The problem, of course, has nothing to do with Palestinians as
Palestinians. The Zionists would have used exactly the same
murderous policy had they created the state of Israel in Uganda,
which Herzl also suggested as a Jewish homeland. Zionists have
defined Palestinians as enemies only because they view them as
obstacles to the Zionist project. The Zionist psyche could not or
would not see that the Palestinian people love their homes and
families, that they value their hopes, feelings and dreams like
every community on earth. Indeed, the Zionists did not even want to
be part of the Middle East region culturally; as Ben Gurion put it,
"We shall not become Arabs any more than Americans became red
Indians." They did not want to integrate into their original
societies and did not seek to integrate in Palestinian society
because integration would mean returning the Palestinians rights
that they took by force.
They saw the Palestinian natives as obstacles to be removed in the
same way as road builders would demolish a rock standing in their
way. The few left wing Zionists' voices calling for a democratic
state in Palestine were quickly lost in the violence of mainstream
Zionist thinking.
Israel Zangwill, one of Herzl's earliest and strongest supporters,
observed that Jerusalem was twice as heavily populated as the
United States. The solution to this in his view was to use the
sword against the native Palestinians.
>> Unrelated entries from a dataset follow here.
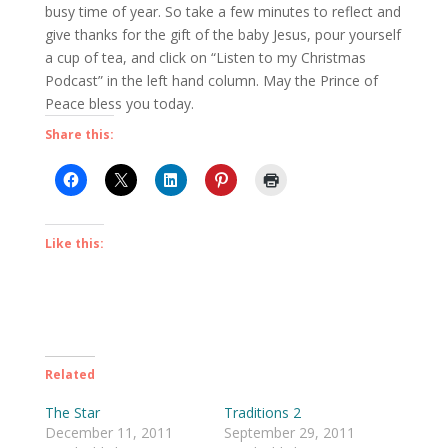
busy time of year. So take a few minutes to reflect and
give thanks for the gift of the baby Jesus, pour yourself
a cup of tea, and click on “Listen to my Christmas
Podcast” in the left hand column. May the Prince of
Peace bless you today.
Share this:
Like this:
Related
The Star
Traditions 2
December 11, 2011
September 29, 2011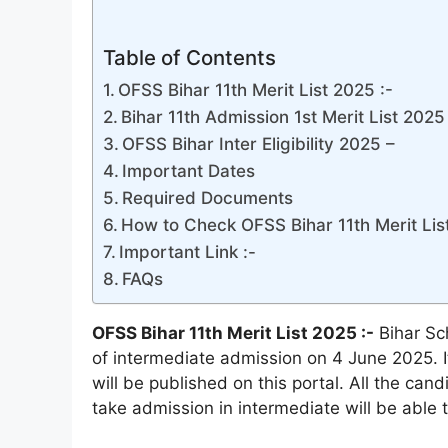
Table of Contents
OFSS Bihar 11th Merit List 2025 :-
Bihar 11th Admission 1st Merit List 2025 
OFSS Bihar Inter Eligibility 2025 –
Important Dates
Required Documents
How to Check OFSS Bihar 11th Merit Lis
Important Link :-
FAQs
OFSS Bihar 11th Merit List 2025 :-
Bihar Sch
of intermediate admission on 4 June 2025. It
will be published on this portal. All the ca
take admission in intermediate will be able t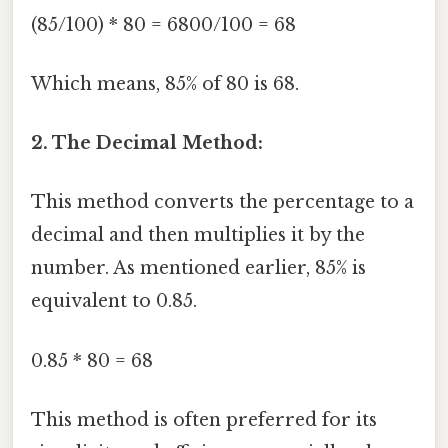
(85/100) * 80 = 6800/100 = 68
Which means, 85% of 80 is 68.
2. The Decimal Method:
This method converts the percentage to a
decimal and then multiplies it by the
number. As mentioned earlier, 85% is
equivalent to 0.85.
0.85 * 80 = 68
This method is often preferred for its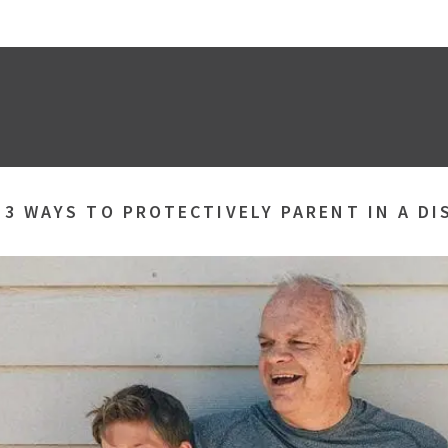
»
3 WAYS TO PROTECTIVELY PARENT IN A D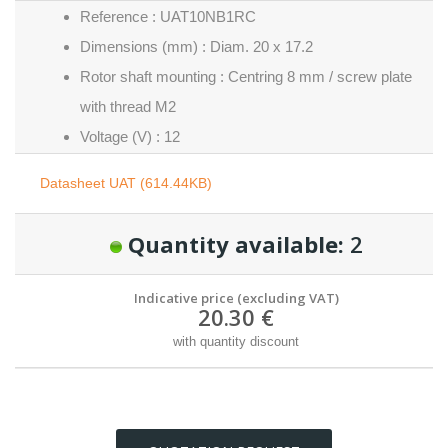
Reference : UAT10NB1RC
Dimensions (mm) : Diam. 20 x 17.2
Rotor shaft mounting : Centring 8 mm / screw plate
with thread M2
Voltage (V) : 12
Datasheet UAT (614.44KB)
Quantity available:
2
Indicative price (excluding VAT)
20.30 €
with quantity discount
The paradox of this, of
course, is that Israel Zangwill invented the biggest lie in modern
history, that Palestine was "a land without people for a people
without land."
The Zionists knew almost nothing about Palestinian culture, and I
believe that they did not even want to know because that knowledge
might disturb their worldview, which had rewritten past and future
history to follow their hatful ideology. Having already decided to
displace and to kill, there was no need to discover anything about
their future victims apart from the knowledge which aid them to
occupy.
This has been the path of Zionism, an ideology founded on war,
occupation and oppression, deception and falsification. Zionism
turned Palestine, which should be a country of peace, into a centre
for spreading a culture of hate against Palestinians, against
Arabs, against Muslims, against anti Zionist Christians and against
anti Zionist Jews and against everybody and anybody who asks
Zionists to look at the mirror and see the true, ugly face of their
ideology. It has turned the beautiful Palestine into a centre that
spreads poison between the US and the Islamic world, between Europe
and Arabs, between Arabs and Iranians, between Arabs and Arabs and
even between Palestinians and other Palestinians.
The emergence of the ultra-fascist tendencies in the state of
Israel is the natural consequence of a century of building a
culture of hate towards the other. It is not at all a sudden
phenomenon which landed by parachute, but rather the logic outcome
of a poisonous culture which was transplanted in Palestine. Today
the political map of Israel strongly indicates the disappearance of
the left wing and of the rational voices that seek to find a just
and peaceful solution; this gives the world a strong indication of
the dark direction in which the Middle East is heading.
- Salim Nazzal is a Palestinian-Norwegian historian on the Middle
East. He has written extensively on social and political issues in
the region. He contributed this article to PalestineChronicle.com.